Inbev’s speed and stealth in nabbing Bud surprised the entire booze industry, and has given the impression that the Leuven, Belgium-based concern will go after anything not latched down by family control or antitrust problems. Diageo, which brews Guinness along with distillations such as Smirnoff and Johnnie Walker, offers neither obstacle.

The UK-based group has a $44 billion market value, a big free float and no poison pill. Its primary business is premium spirits so there’s no product overlap, but there is scope for synergies in distribution.

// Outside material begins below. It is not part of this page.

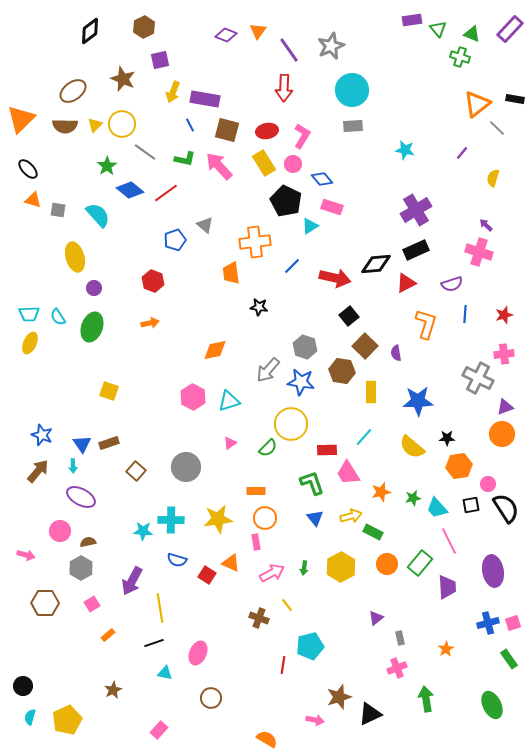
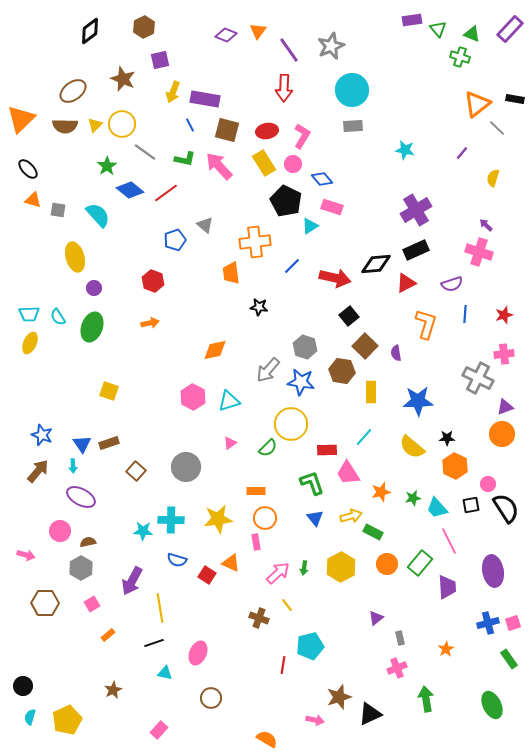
orange hexagon at (459, 466): moved 4 px left; rotated 25 degrees counterclockwise
pink arrow at (272, 573): moved 6 px right; rotated 15 degrees counterclockwise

It is likely, however, to take Inbev’s dealmakers a couple years to digest the $45 billion in debt they took on to slurp up Bud. That should gives Diageo time to make a pre-emptive move. Yet there’s only one beer group with the scale and a premium global brand that might prove alluring—Heineken NV.

The trouble is that Heineken is controlled by a holding company overseen by Charlene de Carvalho, the late Freddy Heineken’s daughter. In a sale to Diageo, the family would lose control, unless Diageo offered some sort of crafty cross-shareholding structure.

Still, if there’s anything Busch family members’ struggle to keep Anheuser independent shows, it is that long-held assumptions about family fortresses can crumble rapidly.

A Diageo-Heineken deal would leave Inbev thirsty—indeed, so parched it might even consider gulping down a Pepsi or a Coke.